Dündar Hızal

Natama Dergi
1 min readMar 24, 2022

--

İzmir Marşı

izmir’de doğdu.
Altı yaşında piyano dersleri almaya başladı.
Eğitimine fransa’da devam etti.
Başı ağrımadı,
si majöre yanlış basmak diye bir derdi vardı.
Böyle başlıyor bazı hayatlar,
bazı hayatlarsa bir türlü başlamıyor.
Herkes kadar başkalarının kıyısında duruyorduk o sırada,
bitmemiş aşklardan yorgunduk,
toplandığımız kaldırımın da bir yere gittiği yoktu.

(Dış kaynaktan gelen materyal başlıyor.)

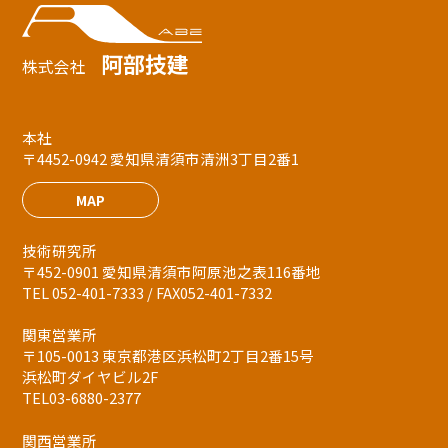
阿部技建
株式会社
本社
〒4452-0942 愛知県清須市清洲3丁目2番1
MAP
技術研究所
〒452-0901 愛知県清須市阿原池之表116番地
TEL 052-401-7333 / FAX052-401-7332
関東営業所
〒105-0013 東京都港区浜松町2丁目2番15号
浜松町ダイヤビル2F
TEL03-6880-2377
関西営業所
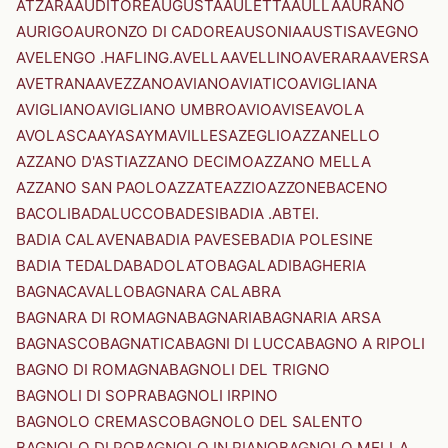
ATZARA
AUDITORE
AUGUSTA
AULETTA
AULLA
AURANO
AURIGO
AURONZO DI CADORE
AUSONIA
AUSTIS
AVEGNO
AVELENGO .HAFLING.
AVELLA
AVELLINO
AVERARA
AVERSA
AVETRANA
AVEZZANO
AVIANO
AVIATICO
AVIGLIANA
AVIGLIANO
AVIGLIANO UMBRO
AVIO
AVISE
AVOLA
AVOLASCA
AYAS
AYMAVILLES
AZEGLIO
AZZANELLO
AZZANO D'ASTI
AZZANO DECIMO
AZZANO MELLA
AZZANO SAN PAOLO
AZZATE
AZZIO
AZZONE
BACENO
BACOLI
BADALUCCO
BADESI
BADIA .ABTEI.
BADIA CALAVENA
BADIA PAVESE
BADIA POLESINE
BADIA TEDALDA
BADOLATO
BAGALADI
BAGHERIA
BAGNACAVALLO
BAGNARA CALABRA
BAGNARA DI ROMAGNA
BAGNARIA
BAGNARIA ARSA
BAGNASCO
BAGNATICA
BAGNI DI LUCCA
BAGNO A RIPOLI
BAGNO DI ROMAGNA
BAGNOLI DEL TRIGNO
BAGNOLI DI SOPRA
BAGNOLI IRPINO
BAGNOLO CREMASCO
BAGNOLO DEL SALENTO
BAGNOLO DI PO
BAGNOLO IN PIANO
BAGNOLO MELLA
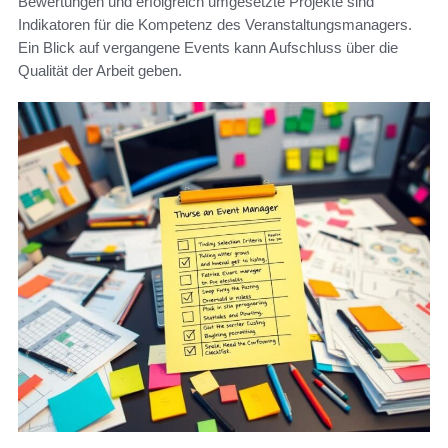
Bewertungen und erfolgreich umgesetzte Projekte sind
Indikatoren für die Kompetenz des Veranstaltungsmanagers.
Ein Blick auf vergangene Events kann Aufschluss über die
Qualität der Arbeit geben.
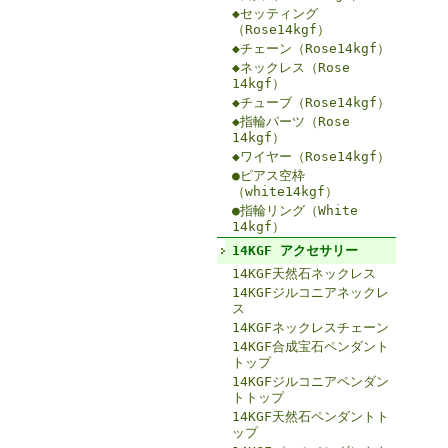
◆セッティング
（Rose14kgf）
◆チェーン（Rose14kgf）
◆ネックレス（Rose
14kgf）
◆チューブ（Rose14kgf）
◆指輪パーツ（Rose
14kgf）
◆ワイヤー（Rose14kgf）
●ピアス空枠
（white14kgf）
●指輪リング（White
14kgf）
14KGF アクセサリー
14KGF天然石ネックレス
14KGFジルコニアネックレ
ス
14KGFネックレスチェーン
14KGF合成宝石ペンダント
トップ
14KGFジルコニアペンダン
トトップ
14KGF天然石ペンダントト
ップ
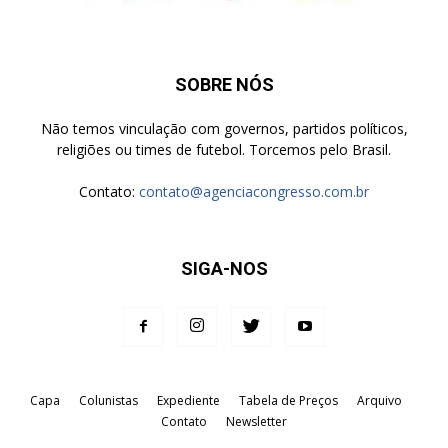
SOBRE NÓS
Não temos vinculação com governos, partidos políticos,
religiões ou times de futebol. Torcemos pelo Brasil.
Contato:
contato@agenciacongresso.com.br
SIGA-NOS
Capa
Colunistas
Expediente
Tabela de Preços
Arquivo
Contato
Newsletter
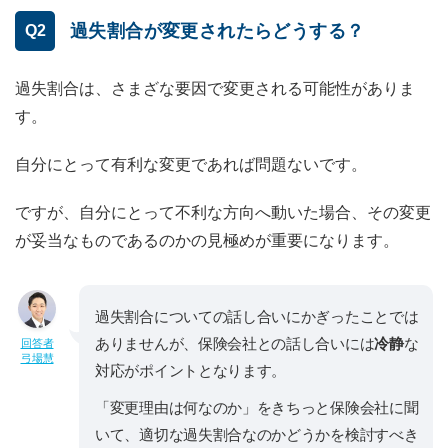
過失割合が変更されたらどうする？
Q2
過失割合は、さまざな要因で変更される可能性がありま
す。
自分にとって有利な変更であれば問題ないです。
ですが、自分にとって不利な方向へ動いた場合、その変更
が妥当なものであるのかの見極めが重要になります。
過失割合についての話し合いにかぎったことでは
ありませんが、保険会社との話し合いには
冷静
な
回答者
弓場慧
対応がポイントとなります。
「変更理由は何なのか」をきちっと保険会社に聞
いて、適切な過失割合なのかどうかを検討すべき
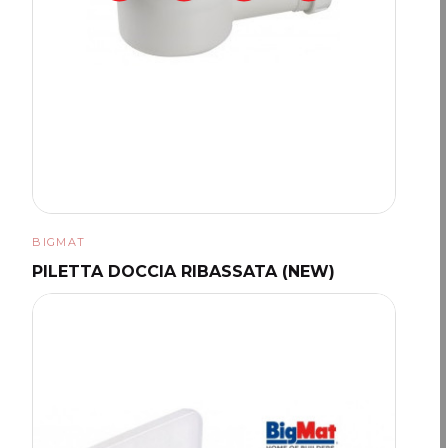
BIGMAT
PILETTA DOCCIA RIBASSATA (NEW)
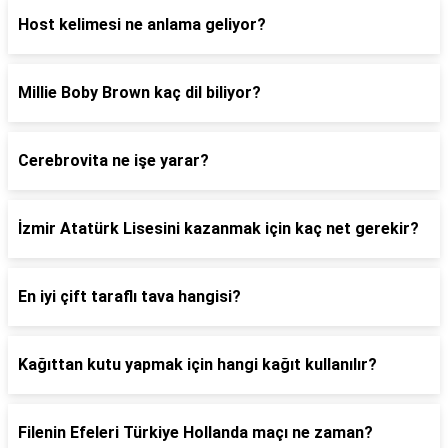
Host kelimesi ne anlama geliyor?
Millie Boby Brown kaç dil biliyor?
Cerebrovita ne işe yarar?
İzmir Atatürk Lisesini kazanmak için kaç net gerekir?
En iyi çift taraflı tava hangisi?
Kağıttan kutu yapmak için hangi kağıt kullanılır?
Filenin Efeleri Türkiye Hollanda maçı ne zaman?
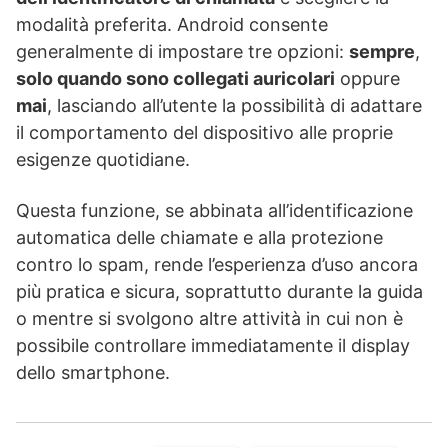
modalità preferita. Android consente
generalmente di impostare tre opzioni:
sempre
,
solo quando sono collegati auricolari
oppure
mai
, lasciando all’utente la possibilità di adattare
il comportamento del dispositivo alle proprie
esigenze quotidiane.
Questa funzione, se abbinata all’identificazione
automatica delle chiamate e alla protezione
contro lo spam, rende l’esperienza d’uso ancora
più pratica e sicura, soprattutto durante la guida
o mentre si svolgono altre attività in cui non è
possibile controllare immediatamente il display
dello smartphone.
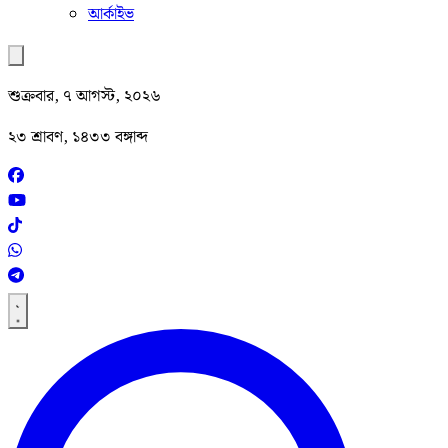
আর্কাইভ
শুক্রবার, ৭ আগস্ট, ২০২৬
২৩ শ্রাবণ, ১৪৩৩ বঙ্গাব্দ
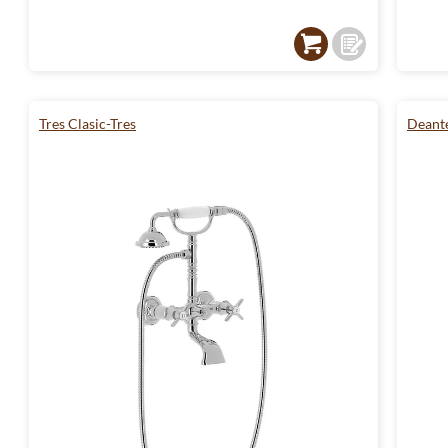
Tres Clasic-Tres
Deante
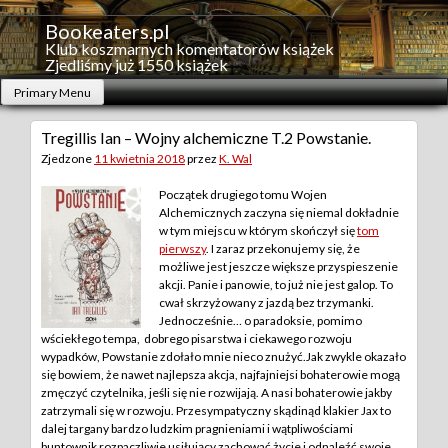
Skip
to
Bookeaters.pl
content
Klub koszmarnych komentatorów książek
Zjedliśmy już 1550 książek
Primary Menu
Tregillis Ian – Wojny alchemiczne T.2 Powstanie.
Zjedzone
11 kwietnia 2018
przez
K. Wal
Początek drugiego tomu Wojen
Alchemicznych zaczyna się niemal dokładnie
w tym miejscu w którym skończył się
tom
pierwszy
. I zaraz przekonujemy się, że
możliwe jest jeszcze większe przyspieszenie
akcji. Panie i panowie, to już nie jest galop. To
cwał skrzyżowany z jazdą bez trzymanki.
Jednocześnie… o paradoksie, pomimo
wściekłego tempa, dobrego pisarstwa i ciekawego rozwoju
wypadków, Powstanie zdołało mnie nieco znużyć.
Jak zwykle okazało
się bowiem, że nawet najlepsza akcja, najfajniejsi bohaterowie mogą
zmęczyć czytelnika, jeśli się nie rozwijają. A nasi bohaterowie jakby
zatrzymali się w rozwoju. Przesympatyczny skądinąd klakier Jax to
dalej targany bardzo ludzkim pragnieniami i wątpliwościami
buntownik rozpaczliwie usiłujący zachować życie i odnaleźć swoje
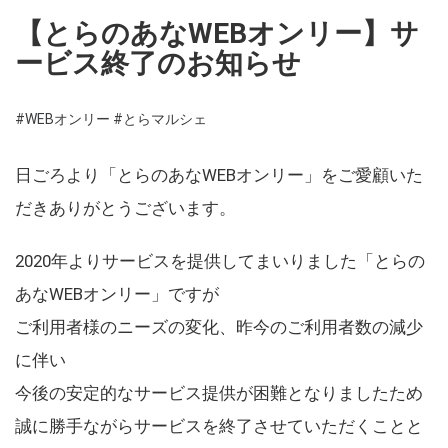
【とらのあなWEBオンリー】サ
ービス終了のお知らせ
#WEBオンリー
#とらマルシェ
日ごろより「とらのあなWEBオンリー」をご愛顧いた
だきありがとうございます。
2020年よりサービスを提供してまいりました「とらの
あなWEBオンリー」ですが
ご利用者様のニーズの変化、昨今のご利用者数の減少
に伴い
今後の安定的なサービス提供が困難となりましたため
誠に勝手ながらサービスを終了させていただくことと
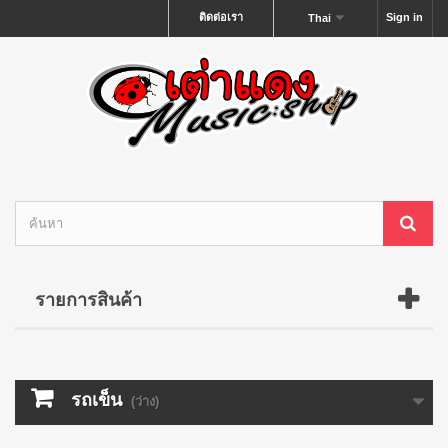
ติดต่อเรา
Sign in
Thai
รายการสินค้า
รถเข็น
(ว่าง)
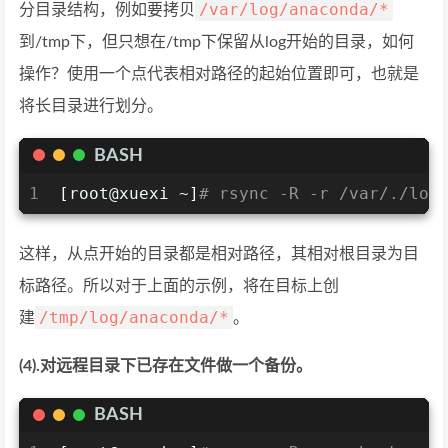
/var/log/anaconda/*
分目录结构，例如要拷贝
到/tmp下，但只想在/tmp下保留从log开始的目录，如何
操作？使用一个点代表相对路径的起始位置即可，也就是
将长目录进行划分。
BASH
1
[root@xuexi ~]
# rsync -R -r /var/./log
这样，从点开始的目录都是相对路径，其相对根目录为目
标路径。所以对于上面的示例，将在目标上创
/tmp/log/anaconda/*
建
。
(4).对远程目录下已存在文件做一个备份。
BASH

Açık açık dönsün dil o zaman,
tanışmamıza israil vesile oldu.
Yahudileri neden sevdiğimi biliyorsun musa,
o asa denizi yarmasa, biz karşılaşmayacaktık aslında.
- almanlar avrupa olmasa, israil siyonist olmasa-
Yahudi olabilirdim oracıkta, o kaldırımda

-Sarabilir miyim senden?
Tütünlü sohbetin başlangıcı,
başlangıçların tiryakisiyim.

-Sar! buyur yan ucundan. Tütünüm toplanmış Adıyaman’dan
Seni hangi yangından kurtardıysa anan,

Beni orada bırakmışlar,
Duvarında ekmek pişirdikleri çukur,
o derin ateş ocağına, de ki tandır,
ben küçükken düşmüşüm.
-Ben büyükken de ateşe düşmüşüm-
Ben düştüğüm ateşten büyümüşüm.
Oğul eti, gelin eti, baba eti yakılan
fırınlardan dolayı yahudiyim.
alman yapımı fırınlar çok çok iyi.
Et pişirmenin etiği yok,
bilsen şiş kebap nasıl lezzetli.

Bişey demeliyim ama ağzım dut,
-türkiye türklerin olmasa, dünya denen amerika olmasa-
Yanisi sar sigaranı mevzu çok,
üst üste
alt alta
göt göte
iç içe mevzu çok
kahveli konuşmak lazım, sakin
lakin en az üç saat gider,
“konuşmanın imkânsızlığı” teoride güzel.
türkiye isimli bu kaldırımda, ayakta
Hadi yak da duman olsun ortalık.
Çek gülüm derin,
Sana daha asit kuyularından bahsedeceğim.